** DATASET EXCERPTS **
==============================
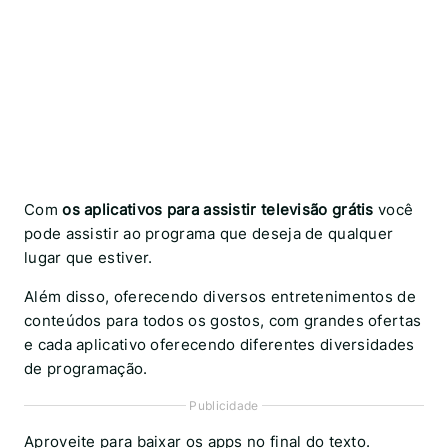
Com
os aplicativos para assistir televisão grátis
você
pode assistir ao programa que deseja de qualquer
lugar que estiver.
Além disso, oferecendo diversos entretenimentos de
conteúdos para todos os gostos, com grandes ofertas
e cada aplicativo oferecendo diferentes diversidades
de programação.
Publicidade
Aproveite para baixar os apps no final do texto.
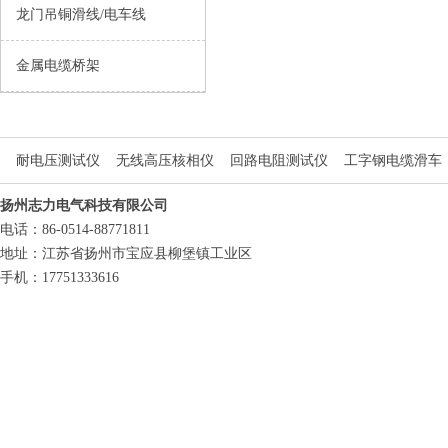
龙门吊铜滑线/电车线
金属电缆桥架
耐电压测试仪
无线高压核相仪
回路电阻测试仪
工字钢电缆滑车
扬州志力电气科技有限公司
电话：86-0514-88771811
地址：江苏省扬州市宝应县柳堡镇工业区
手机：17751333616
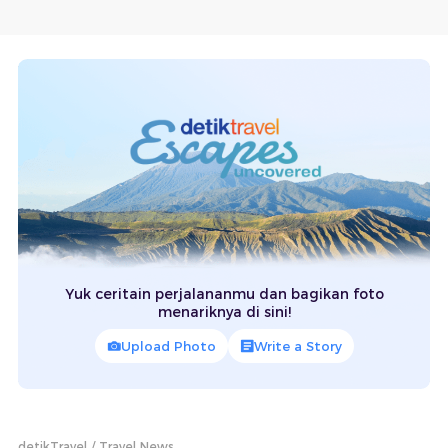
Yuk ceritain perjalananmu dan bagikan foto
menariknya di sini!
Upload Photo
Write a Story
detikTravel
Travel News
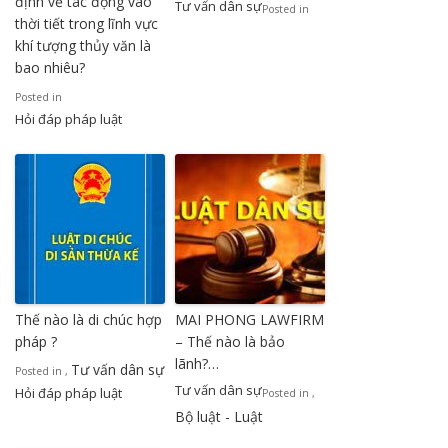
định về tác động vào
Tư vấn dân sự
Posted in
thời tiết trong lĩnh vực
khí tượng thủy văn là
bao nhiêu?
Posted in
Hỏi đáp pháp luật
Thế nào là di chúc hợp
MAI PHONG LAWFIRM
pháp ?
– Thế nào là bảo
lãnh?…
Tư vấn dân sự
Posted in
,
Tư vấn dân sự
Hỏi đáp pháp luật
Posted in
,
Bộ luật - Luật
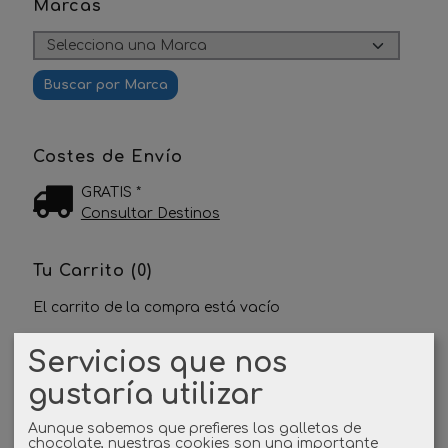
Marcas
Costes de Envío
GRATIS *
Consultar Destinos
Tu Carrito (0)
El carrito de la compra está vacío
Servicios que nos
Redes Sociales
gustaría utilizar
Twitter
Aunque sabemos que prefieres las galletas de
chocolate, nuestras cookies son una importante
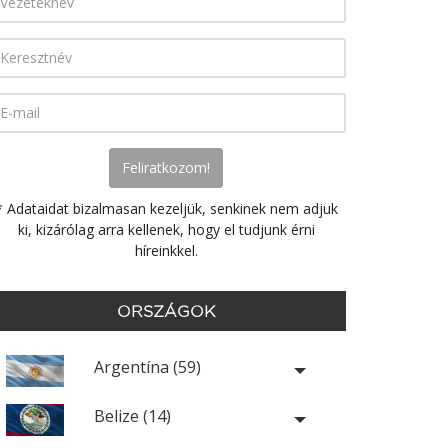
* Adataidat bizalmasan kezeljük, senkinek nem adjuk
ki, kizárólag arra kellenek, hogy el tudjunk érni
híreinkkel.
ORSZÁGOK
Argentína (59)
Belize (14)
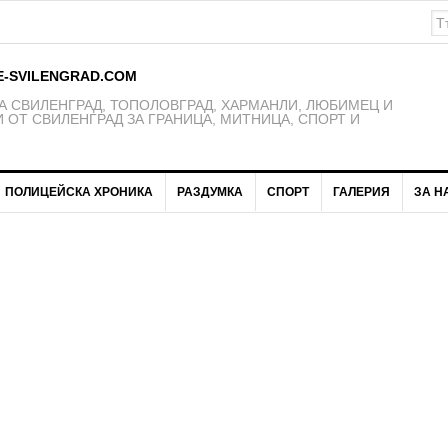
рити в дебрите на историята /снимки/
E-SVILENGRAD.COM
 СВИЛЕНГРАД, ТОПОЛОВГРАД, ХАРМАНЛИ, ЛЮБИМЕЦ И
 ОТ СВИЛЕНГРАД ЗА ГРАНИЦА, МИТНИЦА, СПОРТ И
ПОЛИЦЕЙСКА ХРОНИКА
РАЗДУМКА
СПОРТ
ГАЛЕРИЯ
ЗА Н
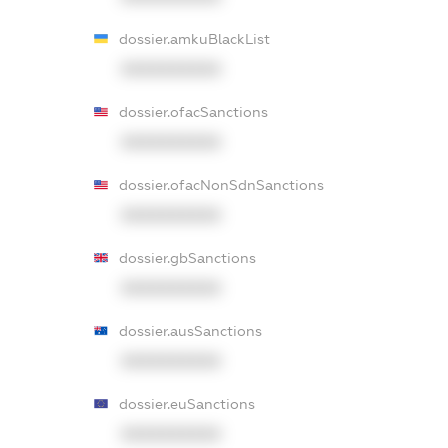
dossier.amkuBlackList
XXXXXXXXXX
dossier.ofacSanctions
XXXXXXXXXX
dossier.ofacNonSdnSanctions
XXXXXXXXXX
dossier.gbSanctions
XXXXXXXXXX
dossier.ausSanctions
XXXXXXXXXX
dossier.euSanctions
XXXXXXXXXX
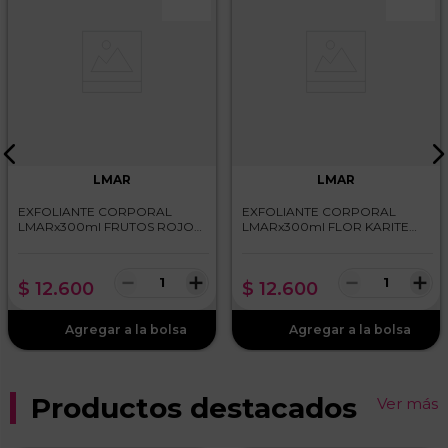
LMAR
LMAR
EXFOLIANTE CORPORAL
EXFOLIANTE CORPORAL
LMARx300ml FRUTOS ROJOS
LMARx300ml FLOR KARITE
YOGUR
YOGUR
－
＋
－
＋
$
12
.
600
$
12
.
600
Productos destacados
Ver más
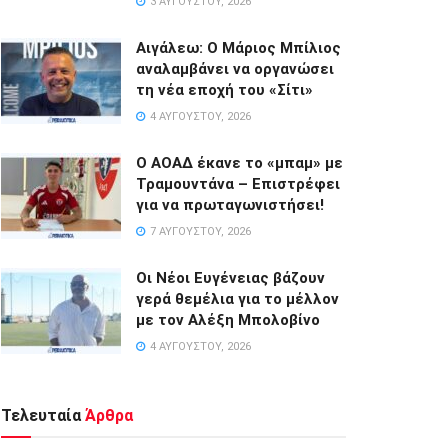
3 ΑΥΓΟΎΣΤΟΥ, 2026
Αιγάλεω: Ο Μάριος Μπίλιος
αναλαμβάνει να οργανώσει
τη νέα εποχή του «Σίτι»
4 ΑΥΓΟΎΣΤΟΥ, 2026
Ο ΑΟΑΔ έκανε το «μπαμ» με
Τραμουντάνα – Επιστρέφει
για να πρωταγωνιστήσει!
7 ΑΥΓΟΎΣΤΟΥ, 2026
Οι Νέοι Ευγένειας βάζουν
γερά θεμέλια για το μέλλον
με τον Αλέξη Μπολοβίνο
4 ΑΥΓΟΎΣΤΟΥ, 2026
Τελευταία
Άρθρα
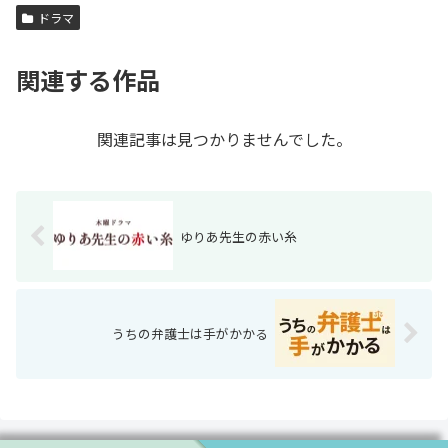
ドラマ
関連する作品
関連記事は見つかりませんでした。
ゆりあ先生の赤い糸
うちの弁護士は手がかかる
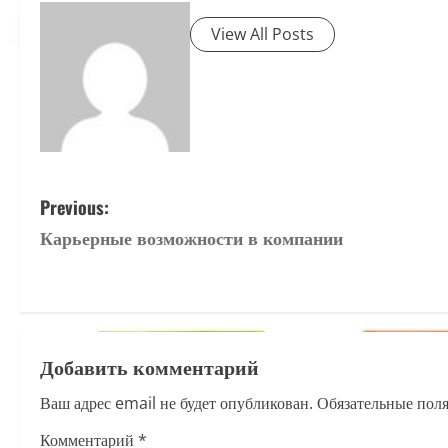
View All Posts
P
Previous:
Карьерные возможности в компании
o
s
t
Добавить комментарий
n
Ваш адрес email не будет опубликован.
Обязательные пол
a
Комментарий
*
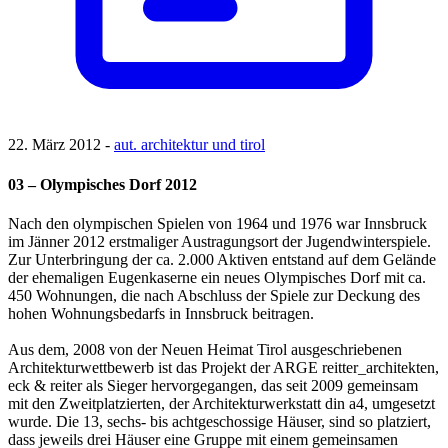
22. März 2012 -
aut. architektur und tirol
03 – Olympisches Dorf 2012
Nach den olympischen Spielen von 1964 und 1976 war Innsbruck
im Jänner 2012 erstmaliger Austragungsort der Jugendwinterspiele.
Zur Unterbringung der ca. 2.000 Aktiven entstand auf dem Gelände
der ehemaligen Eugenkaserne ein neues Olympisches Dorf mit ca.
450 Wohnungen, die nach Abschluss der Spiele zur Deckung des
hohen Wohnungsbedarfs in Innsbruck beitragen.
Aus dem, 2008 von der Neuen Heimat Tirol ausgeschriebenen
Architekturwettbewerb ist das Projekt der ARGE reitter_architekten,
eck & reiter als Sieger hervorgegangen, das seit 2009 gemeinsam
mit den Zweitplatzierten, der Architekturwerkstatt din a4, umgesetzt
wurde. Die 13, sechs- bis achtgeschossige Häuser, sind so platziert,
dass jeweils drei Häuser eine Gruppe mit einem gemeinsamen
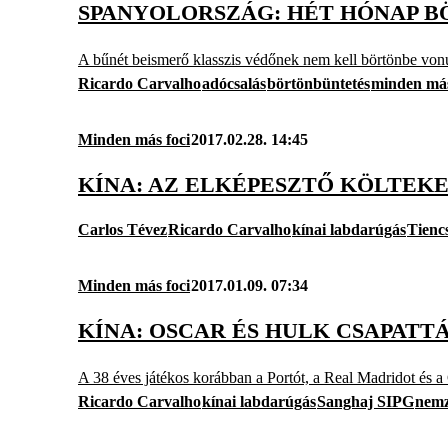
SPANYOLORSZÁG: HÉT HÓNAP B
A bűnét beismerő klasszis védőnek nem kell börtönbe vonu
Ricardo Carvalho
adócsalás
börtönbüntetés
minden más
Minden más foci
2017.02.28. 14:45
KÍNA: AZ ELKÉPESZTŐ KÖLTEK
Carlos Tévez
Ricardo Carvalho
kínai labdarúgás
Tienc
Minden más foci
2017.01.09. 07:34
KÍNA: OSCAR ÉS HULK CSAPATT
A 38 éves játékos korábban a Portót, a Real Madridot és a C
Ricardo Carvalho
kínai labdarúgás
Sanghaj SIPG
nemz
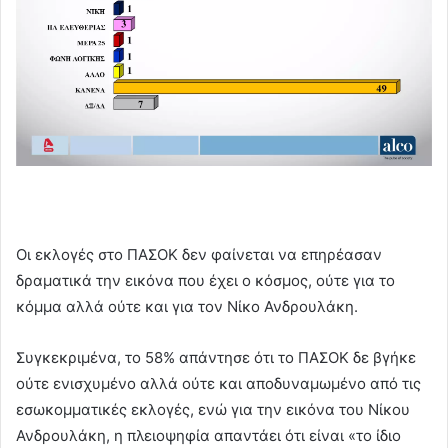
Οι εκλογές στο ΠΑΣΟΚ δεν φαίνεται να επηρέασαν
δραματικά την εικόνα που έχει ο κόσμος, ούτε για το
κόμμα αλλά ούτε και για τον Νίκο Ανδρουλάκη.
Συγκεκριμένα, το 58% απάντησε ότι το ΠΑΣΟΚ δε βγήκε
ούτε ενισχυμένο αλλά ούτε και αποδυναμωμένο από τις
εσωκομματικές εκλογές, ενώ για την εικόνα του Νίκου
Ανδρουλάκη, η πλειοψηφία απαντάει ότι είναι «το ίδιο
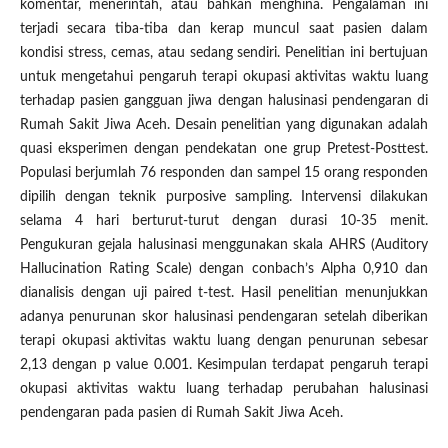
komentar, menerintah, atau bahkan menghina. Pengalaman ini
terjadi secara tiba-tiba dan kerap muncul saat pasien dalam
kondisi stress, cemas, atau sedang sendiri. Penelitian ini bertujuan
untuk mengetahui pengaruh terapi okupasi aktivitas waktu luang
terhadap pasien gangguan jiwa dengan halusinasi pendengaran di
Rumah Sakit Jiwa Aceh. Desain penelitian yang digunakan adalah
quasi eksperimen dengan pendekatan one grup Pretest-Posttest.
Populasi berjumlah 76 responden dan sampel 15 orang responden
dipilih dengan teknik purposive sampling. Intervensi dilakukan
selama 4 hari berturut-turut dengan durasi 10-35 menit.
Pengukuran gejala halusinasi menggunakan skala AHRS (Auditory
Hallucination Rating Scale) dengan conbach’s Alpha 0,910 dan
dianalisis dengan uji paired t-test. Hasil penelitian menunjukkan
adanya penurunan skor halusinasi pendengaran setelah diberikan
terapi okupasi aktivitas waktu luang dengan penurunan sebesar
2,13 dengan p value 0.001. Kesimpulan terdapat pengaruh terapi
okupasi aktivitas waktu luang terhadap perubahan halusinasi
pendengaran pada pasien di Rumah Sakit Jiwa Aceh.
==============================
** WHAT THE TASK ASKS **
All records above must be copied exactly, though the pictures they hold are to be left out.

** RESPONSE FOR THIS EXERCISE **
Com
os aplicativos para assistir televisão grátis
você
pode assistir ao programa que deseja de qualquer
lugar que estiver.
Além disso, oferecendo diversos entretenimentos de
conteúdos para todos os gostos, com grandes ofertas
e cada aplicativo oferecendo diferentes diversidades
de programação.
Publicidade
Aproveite para baixar os apps no final do texto.
龙门吊铜滑线/电车线
金属电缆桥架
耐电压测试仪
无线高压核相仪
回路电阻测试仪
工字钢电缆滑车
扬州志力电气科技有限公司
电话：86-0514-88771811
地址：江苏省扬州市宝应县柳堡镇工业区
手机：17751333616
Yuk ceritain perjalananmu dan bagikan foto
menariknya di sini!
Upload Photo
Write a Story
detikTravel
Travel News
định về tác động vào
Tư vấn dân sự
Posted in
thời tiết trong lĩnh vực
khí tượng thủy văn là
bao nhiêu?
Posted in
Hỏi đáp pháp luật
Thế nào là di chúc hợp
MAI PHONG LAWFIRM
pháp ?
– Thế nào là bảo
lãnh?…
Tư vấn dân sự
Posted in
,
Tư vấn dân sự
Hỏi đáp pháp luật
Posted in
,
Bộ luật - Luật
Marcas
Costes de Envío
GRATIS *
Consultar Destinos
Tu Carrito (0)
El carrito de la compra está vacío
Servicios que nos
Redes Sociales
gustaría utilizar
Twitter
Aunque sabemos que prefieres las galletas de
chocolate, nuestras cookies son una importante
* Adataidat bizalmasan kezeljük, senkinek nem adjuk
ki, kizárólag arra kellenek, hogy el tudjunk érni
híreinkkel.
ORSZÁGOK
Argentína (59)
Belize (14)
рити в дебрите на историята /снимки/
E-SVILENGRAD.COM
 СВИЛЕНГРАД, ТОПОЛОВГРАД, ХАРМАНЛИ, ЛЮБИМЕЦ И
 ОТ СВИЛЕНГРАД ЗА ГРАНИЦА, МИТНИЦА, СПОРТ И
ПОЛИЦЕЙСКА ХРОНИКА
РАЗДУМКА
СПОРТ
ГАЛЕРИЯ
ЗА Н
dossier.amkuBlackList
XXXXXXXXXX
dossier.ofacSanctions
XXXXXXXXXX
dossier.ofacNonSdnSanctions
XXXXXXXXXX
dossier.gbSanctions
XXXXXXXXXX
dossier.ausSanctions
XXXXXXXXXX
dossier.euSanctions
XXXXXXXXXX
LMAR
LMAR
EXFOLIANTE CORPORAL
EXFOLIANTE CORPORAL
LMARx300ml FRUTOS ROJOS
LMARx300ml FLOR KARITE
YOGUR
YOGUR
－
＋
－
＋
$
12
.
600
$
12
.
600
Productos destacados
Ver más
3 ΑΥΓΟΎΣΤΟΥ, 2026
Αιγάλεω: Ο Μάριος Μπίλιος
αναλαμβάνει να οργανώσει
τη νέα εποχή του «Σίτι»
4 ΑΥΓΟΎΣΤΟΥ, 2026
Ο ΑΟΑΔ έκανε το «μπαμ» με
Τραμουντάνα – Επιστρέφει
για να πρωταγωνιστήσει!
7 ΑΥΓΟΎΣΤΟΥ, 2026
Οι Νέοι Ευγένειας βάζουν
γερά θεμέλια για το μέλλον
με τον Αλέξη Μπολοβίνο
4 ΑΥΓΟΎΣΤΟΥ, 2026
Τελευταία
Άρθρα
ドラマ
関連する作品
関連記事は見つかりませんでした。
ゆりあ先生の赤い糸
うちの弁護士は手がかかる
View All Posts
P
Previous:
Карьерные возможности в компании
o
s
t
Добавить комментарий
n
Ваш адрес email не будет опубликован.
Обязательные пол
a
Комментарий
*
22. März 2012 -
aut. architektur und tirol
03 – Olympisches Dorf 2012
Nach den olympischen Spielen von 1964 und 1976 war Innsbruck
im Jänner 2012 erstmaliger Austragungsort der Jugendwinterspiele.
Zur Unterbringung der ca. 2.000 Aktiven entstand auf dem Gelände
der ehemaligen Eugenkaserne ein neues Olympisches Dorf mit ca.
450 Wohnungen, die nach Abschluss der Spiele zur Deckung des
hohen Wohnungsbedarfs in Innsbruck beitragen.
Aus dem, 2008 von der Neuen Heimat Tirol ausgeschriebenen
Architekturwettbewerb ist das Projekt der ARGE reitter_architekten,
eck & reiter als Sieger hervorgegangen, das seit 2009 gemeinsam
mit den Zweitplatzierten, der Architekturwerkstatt din a4, umgesetzt
wurde. Die 13, sechs- bis achtgeschossige Häuser, sind so platziert,
dass jeweils drei Häuser eine Gruppe mit einem gemeinsamen
SPANYOLORSZÁG: HÉT HÓNAP B
A bűnét beismerő klasszis védőnek nem kell börtönbe vonu
Ricardo Carvalho
adócsalás
börtönbüntetés
minden más
Minden más foci
2017.02.28. 14:45
KÍNA: AZ ELKÉPESZTŐ KÖLTEK
Carlos Tévez
Ricardo Carvalho
kínai labdarúgás
Tienc
Minden más foci
2017.01.09. 07:34
KÍNA: OSCAR ÉS HULK CSAPATT
A 38 éves játékos korábban a Portót, a Real Madridot és a C
Ricardo Carvalho
kínai labdarúgás
Sanghaj SIPG
nemz
Οι εκλογές στο ΠΑΣΟΚ δεν φαίνεται να επηρέασαν
δραματικά την εικόνα που έχει ο κόσμος, ούτε για το
κόμμα αλλά ούτε και για τον Νίκο Ανδρουλάκη.
Συγκεκριμένα, το 58% απάντησε ότι το ΠΑΣΟΚ δε βγήκε
ούτε ενισχυμένο αλλά ούτε και αποδυναμωμένο από τις
εσωκομματικές εκλογές, ενώ για την εικόνα του Νίκου
Ανδρουλάκη, η πλειοψηφία απαντάει ότι είναι «το ίδιο
komentar, menerintah, atau bahkan menghina. Pengalaman ini
terjadi secara tiba-tiba dan kerap muncul saat pasien dalam
kondisi stress, cemas, atau sedang sendiri. Penelitian ini bertujuan
untuk mengetahui pengaruh terapi okupasi aktivitas waktu luang
terhadap pasien gangguan jiwa dengan halusinasi pendengaran di
Rumah Sakit Jiwa Aceh. Desain penelitian yang digunakan adalah
quasi eksperimen dengan pendekatan one grup Pretest-Posttest.
Populasi berjumlah 76 responden dan sampel 15 orang responden
dipilih dengan teknik purposive sampling. Intervensi dilakukan
selama 4 hari berturut-turut dengan durasi 10-35 menit.
Pengukuran gejala halusinasi menggunakan skala AHRS (Auditory
Hallucination Rating Scale) dengan conbach’s Alpha 0,910 dan
dianalisis dengan uji paired t-test. Hasil penelitian menunjukkan
adanya penurunan skor halusinasi pendengaran setelah diberikan
terapi okupasi aktivitas waktu luang dengan penurunan sebesar
2,13 dengan p value 0.001. Kesimpulan terdapat pengaruh terapi
okupasi aktivitas waktu luang terhadap perubahan halusinasi
pendengaran pada pasien di Rumah Sakit Jiwa Aceh.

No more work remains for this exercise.